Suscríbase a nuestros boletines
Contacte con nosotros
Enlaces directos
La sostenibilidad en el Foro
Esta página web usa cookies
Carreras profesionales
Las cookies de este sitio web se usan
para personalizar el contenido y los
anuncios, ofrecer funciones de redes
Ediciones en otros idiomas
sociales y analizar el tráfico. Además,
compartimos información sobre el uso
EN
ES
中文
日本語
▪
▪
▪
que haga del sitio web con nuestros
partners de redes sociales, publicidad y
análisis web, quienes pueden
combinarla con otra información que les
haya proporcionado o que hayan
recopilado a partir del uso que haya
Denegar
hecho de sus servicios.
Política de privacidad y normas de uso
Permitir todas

...

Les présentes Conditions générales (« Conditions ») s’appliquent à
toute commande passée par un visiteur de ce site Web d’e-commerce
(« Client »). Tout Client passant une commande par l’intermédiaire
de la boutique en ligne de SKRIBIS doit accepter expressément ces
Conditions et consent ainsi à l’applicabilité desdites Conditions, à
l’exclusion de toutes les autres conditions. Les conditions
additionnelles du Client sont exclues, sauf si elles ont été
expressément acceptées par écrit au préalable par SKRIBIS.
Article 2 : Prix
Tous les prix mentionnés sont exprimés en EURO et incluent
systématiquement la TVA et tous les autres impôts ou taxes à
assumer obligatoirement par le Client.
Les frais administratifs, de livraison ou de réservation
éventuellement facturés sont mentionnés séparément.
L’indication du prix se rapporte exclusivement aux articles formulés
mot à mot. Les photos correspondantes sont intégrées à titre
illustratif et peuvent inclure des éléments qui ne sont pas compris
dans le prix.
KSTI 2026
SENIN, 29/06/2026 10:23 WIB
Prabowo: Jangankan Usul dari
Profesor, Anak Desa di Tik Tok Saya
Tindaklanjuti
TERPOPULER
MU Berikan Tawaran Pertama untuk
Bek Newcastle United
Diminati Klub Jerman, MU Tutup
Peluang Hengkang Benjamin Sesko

WHAT TO WORK ON: What you return must be the lines above that run from the line with "anuncios, ofrecer funciones de redes" to the line with "haya proporcionado o que hayan", inclusive, each copied exactly.

OUTPUT OF THE TASK:
anuncios, ofrecer funciones de redes
Ediciones en otros idiomas
sociales y analizar el tráfico. Además,
compartimos información sobre el uso
EN
ES
中文
日本語
▪
▪
▪
que haga del sitio web con nuestros
partners de redes sociales, publicidad y
análisis web, quienes pueden
combinarla con otra información que les
haya proporcionado o que hayan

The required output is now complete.